“36歳”とは思えぬベテランDFの大奮闘 T・シウバが放つ最高級の輝き

今季チェルシーに加入したT・シウバ photo/Getty Images

守備力改善に果たした貢献は大きい

昨季プレミアリーグを4位でフィニッシュしたチェルシーにとって、最大の懸念となっていたのは守備の脆弱性だった。GKケパ・アリサバラガの不安定なパフォーマンスや、守備陣の若さも相まって最終的にはリーグ戦38試合を終えて52失点。これは2019-20シーズンのプレミアで10位以内に入ったクラブの成績として最悪。強力な攻撃陣を擁するも、新たなシーズンに対する不安は拭うことができなかった。

しかし、チェルシーは今夏に大補強を敢行すると、そんな悩みも解消された。スタッド・レンヌから加入したGKエドゥアール・メンディはビッグセーブでチームを盛り立て、パリ・サンジェルマンからやってきたDFチアゴ・シウバはベテランらしい落ち着いたプレイで相手の進撃を阻む。結果、ブルーズは今季クリーンシートを連発。ここまでリーグ戦14試合を終えて、無失点を記録したのは早くも6試合。昨季はシーズン通してリーグ戦で9回しかクリーンシートを達成することができなかったことを考えれば、これは大きすぎる進歩と言えるだろう。第14節終了時点でのチーム失点数も、リーグで3番目に少ない「14」。ブルーズの守備は着実に強度を高めている。

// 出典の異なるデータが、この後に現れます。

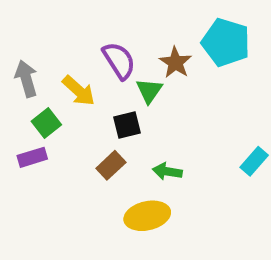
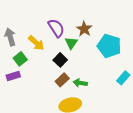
cyan pentagon: (226, 42) -> (109, 46), moved
black square: (127, 125) -> (60, 60), turned -32
brown rectangle: (111, 165) -> (62, 80), moved

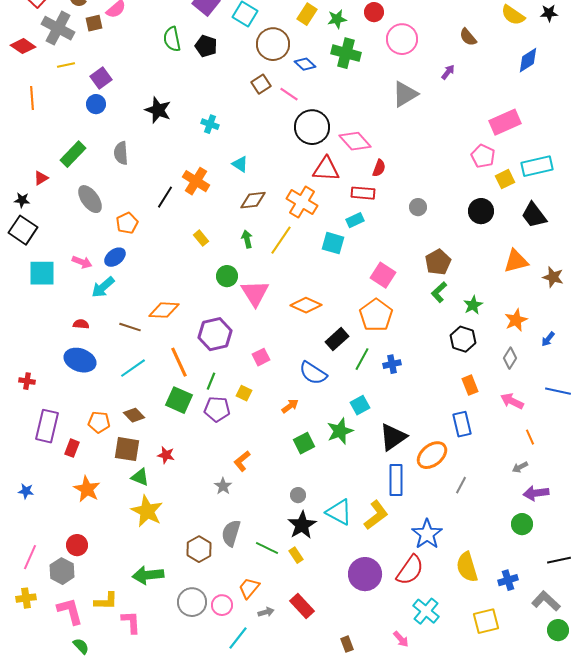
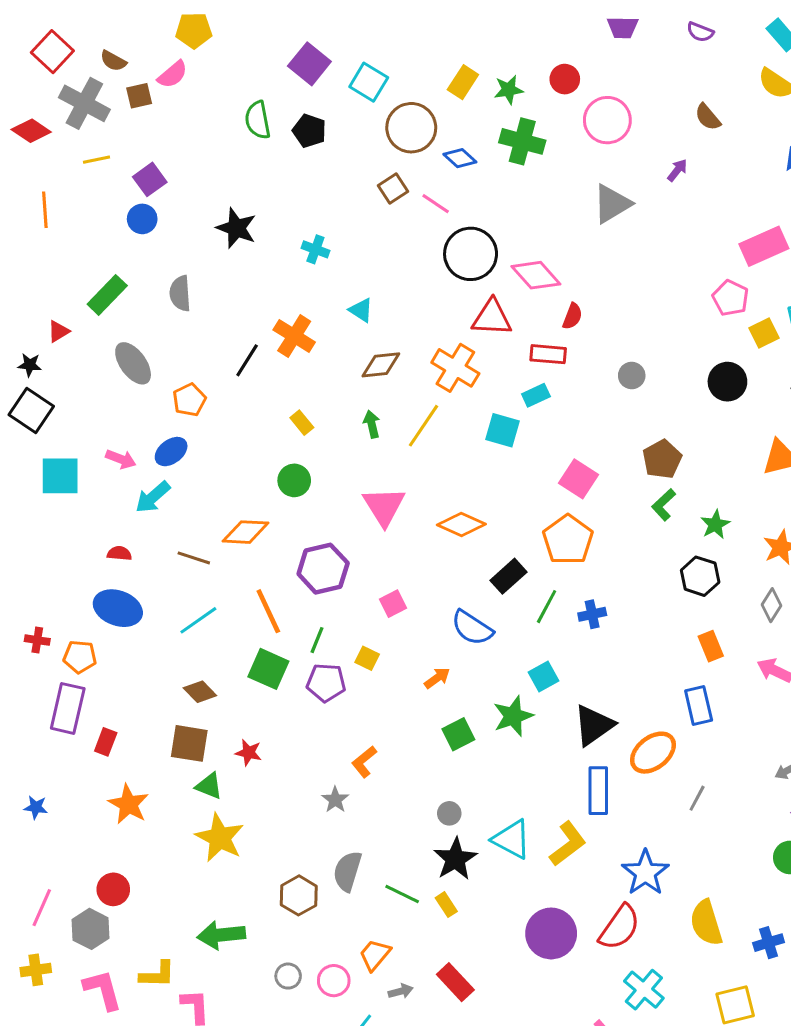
green circle: (227, 276) -> (294, 480), moved
orange pentagon: (99, 422) -> (80, 657), moved
gray circle: (192, 602) -> (288, 976), size x0.6

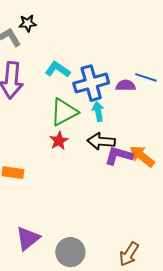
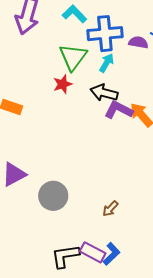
green triangle: (64, 112) -> (73, 57), turned -36
cyan arrow: (98, 112) -> (107, 63), turned 30
brown arrow: (129, 254) -> (110, 209), size x0.7

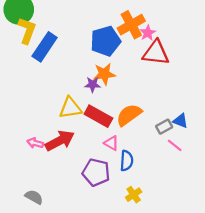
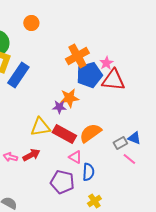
orange cross: (131, 25) -> (77, 56), moved
blue pentagon: (105, 41) -> (89, 75), moved
red arrow: (60, 141) -> (31, 155), size x0.7

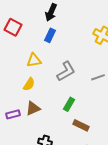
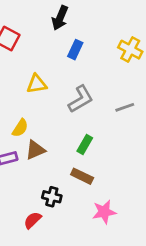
blue rectangle: (50, 35) -> (75, 50), moved
yellow semicircle: (29, 84) -> (20, 128), moved
brown rectangle: (81, 125) -> (82, 176), moved

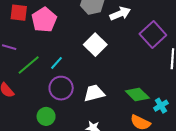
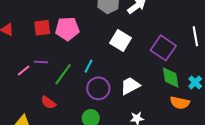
pink pentagon: (44, 20) -> (67, 29), turned -30
purple square: (153, 35) -> (163, 48), moved
green diamond: (137, 95) -> (171, 77), turned 50

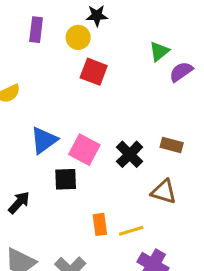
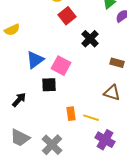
red square: (94, 72) -> (67, 16), turned 30
black cross: (130, 154) -> (90, 39), moved
yellow line: (131, 231) -> (91, 118), turned 35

そんなチェルシーの守備力改善に最も貢献を果たしているのは誰か。前述したチアゴ・シウバの名前を挙げる人も多いだろう。今季のブルーズにおいて、彼の影響力は計り知れない。獲得決定当初こそ「もう36歳を迎える選手に期待しすぎるのはいかがなものか」といった意見も散見されたが、このベテランDFは出色のパフォーマンスでそんな周囲の雑音を振り払った。経験に裏打ちされた鋭い読みと、36歳の選手とは到底思えぬ機敏な動き。この男はまだまだ自身がトップレベルのDFであるということをピッチ上で証明し続けている。

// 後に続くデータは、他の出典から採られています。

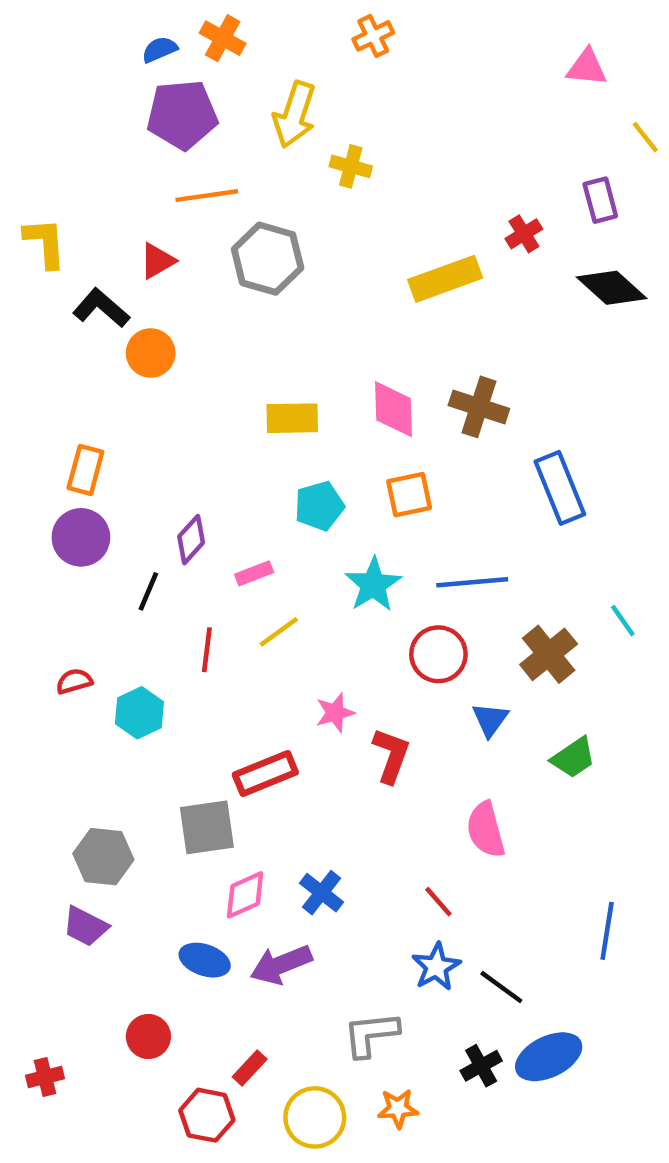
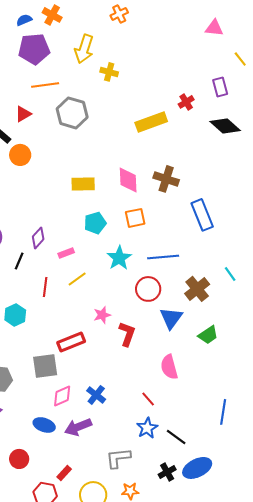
blue triangle: (490, 719) -> (171, 318), size x1.4

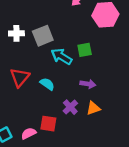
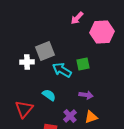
white cross: (16, 33) -> (27, 62), moved
red triangle: (20, 77) -> (24, 109), moved

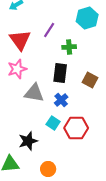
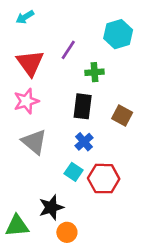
gray triangle: (34, 93) -> (34, 142), moved, turned 30
black star: (28, 141) -> (51, 207), moved

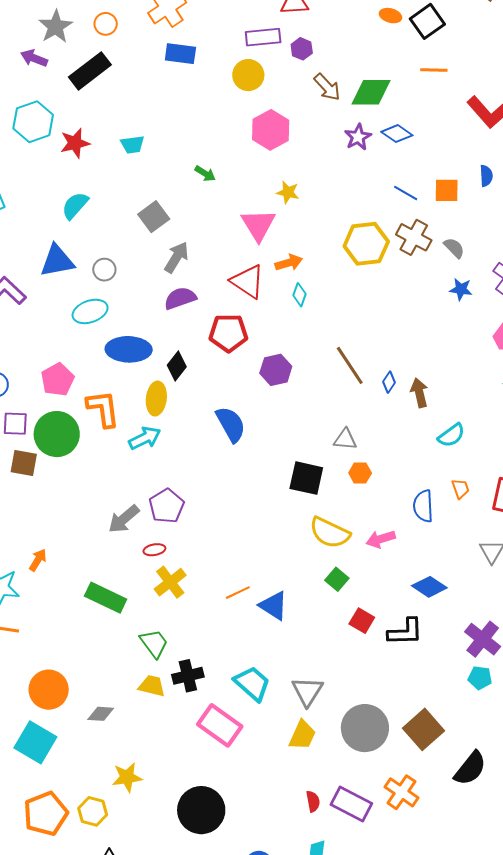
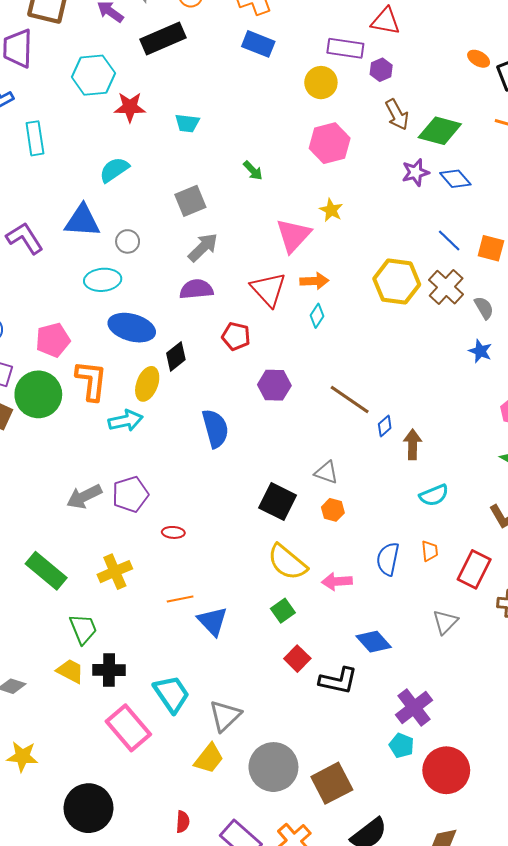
red pentagon: (228, 333) -> (236, 336), size x0.7
brown line: (350, 365) -> (350, 399), turned -36
red ellipse: (154, 550) -> (173, 532), moved
red semicircle: (313, 801) -> (183, 822), moved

守備だけでなく、攻撃面でも存在感を放つT・シウバ。前節ウェストハム戦では貴重な先制点を挙げた photo/Getty Images

ウェストハム戦では攻守にハイレベルな活躍

現地時間21日に行われたプレミア第14節のウェストハム戦でも、T・シウバの貢献度の高さは見て取れた。この試合に先発出場した同選手は、守備時に10回もの空中戦勝利を記録。クリア数(7回)やインターセプト数(3回)も含め、これらは両軍中最多のスタッツを記録することとなった。

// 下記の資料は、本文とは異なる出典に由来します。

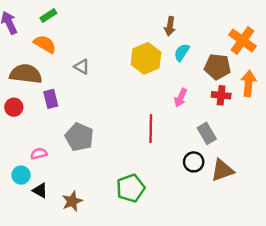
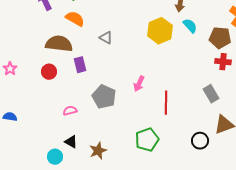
cyan semicircle: (182, 52) -> (190, 26), turned 105
pink arrow: (181, 98) -> (139, 84), moved
red line: (151, 129) -> (166, 103), moved
black circle: (194, 162) -> (200, 141), moved
cyan circle: (21, 175) -> (55, 157), moved

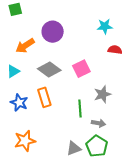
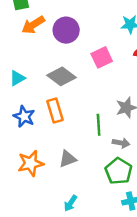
orange arrow: (25, 46) -> (33, 25), moved
pink square: (81, 69) -> (102, 57), moved
gray triangle: (74, 148) -> (68, 159), moved

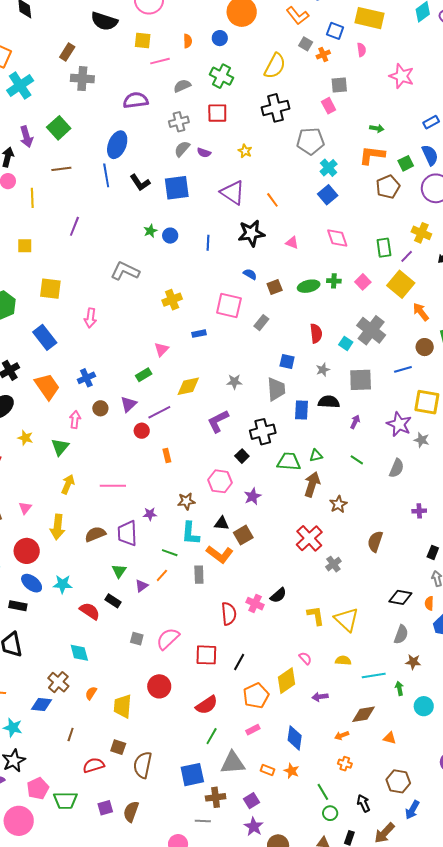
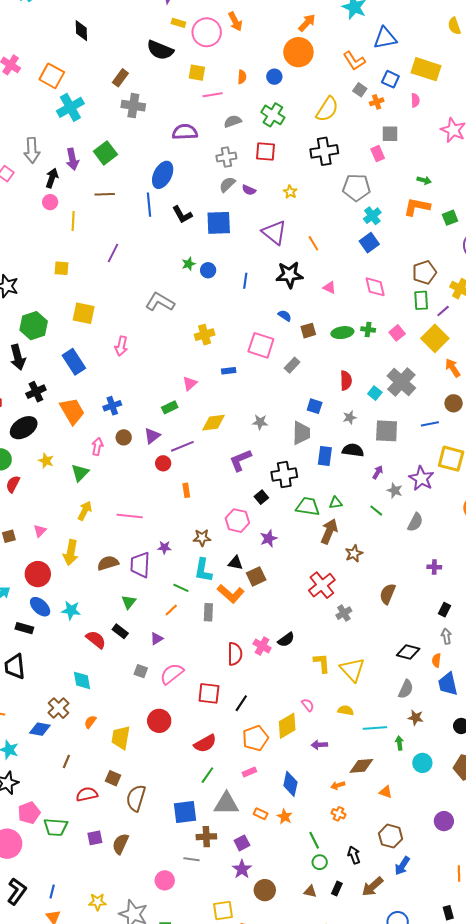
brown pentagon: (388, 187) -> (424, 272), moved
gray star: (422, 440) -> (395, 490), moved
purple triangle: (142, 586) -> (157, 639), moved

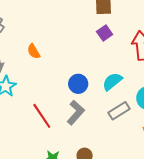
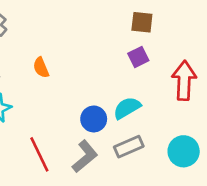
cyan semicircle: (112, 81) -> (127, 108), moved
gray rectangle: (119, 111) -> (129, 147), moved

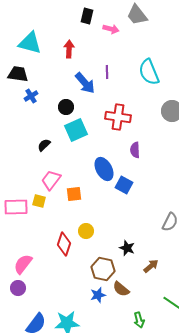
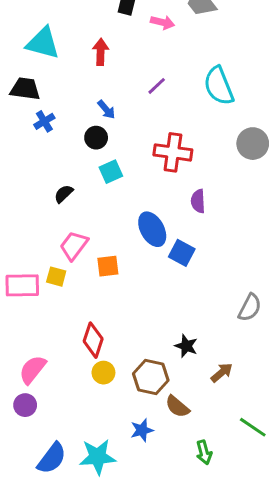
purple line: (107, 72) -> (157, 86), turned 48
blue arrow: (85, 83) -> (106, 110), moved, size x0.6
cyan square: (76, 130) -> (111, 172), size x0.7
yellow circle: (86, 231) -> (103, 373), moved
blue star: (98, 295) -> (142, 430), moved

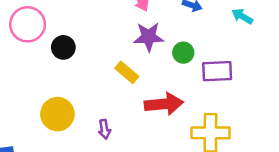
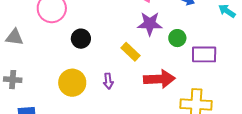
black circle: (63, 47) -> (81, 39), moved
purple arrow: (104, 129) -> (108, 81), moved

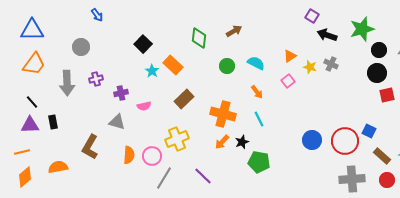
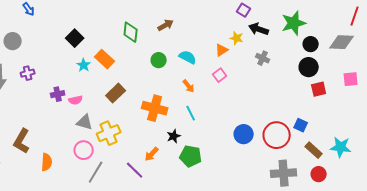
yellow star: (310, 67) -> (237, 38), moved
purple cross: (121, 93) -> (58, 94), moved
gray triangle: (117, 122) -> (85, 122), moved
orange arrow: (222, 142) -> (152, 154), moved
orange semicircle: (129, 155) -> (47, 162), moved

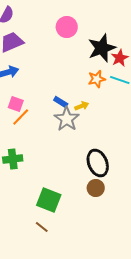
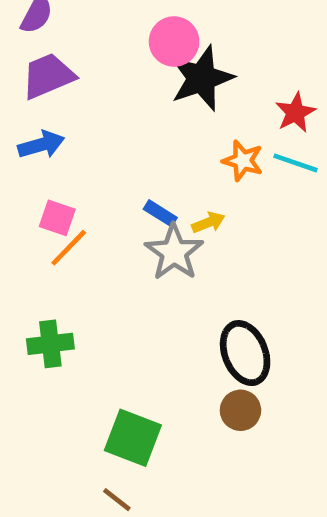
black star: (102, 48) -> (202, 78), moved
orange star: (97, 79) -> (243, 161), turned 30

加えて、攻撃面でもT・シウバの存在感は抜群。77本中71本(成功率92.2%)のパスを味方に通し、チェルシーのビルドアップをスムーズに進めることに一役買った。それでいて、前半10分にはこの試合の先制点となるヘディング弾。2得点を挙げたFWタミー・エイブラハムをマン・オブ・ザ・マッチとする現地メディアも多かったが、T・シウバのパフォーマンスもまた強烈だったと言える。

「チアゴがもたらすチームへの影響力は抜群で、私は彼がファン・ダイクやコンパニの領域に足を踏み入れたと考えている。近年タイトルを獲得しているチームには必ずそういった存在がいた。何かを成し遂げるためには、優秀なディフェンスリーダーが必要なんだ。私のチームにも彼のような選手が来てくれて本当に嬉しい」

先日、フランク・ランパード監督はT・シウバについてこのように語っていたが、今の彼はまさにその言葉通りの存在感を放っている。36歳を迎えてもトップレベルの舞台で最高級のパフォーマンスを披露し続けるベテランDF。今季のチェルシーにおいて、最も重要な役割を担っているのはT・シウバと言っても過言ではないはず。頼りになる男の存在が、ブルーズをさらなる高みへと押し上げる。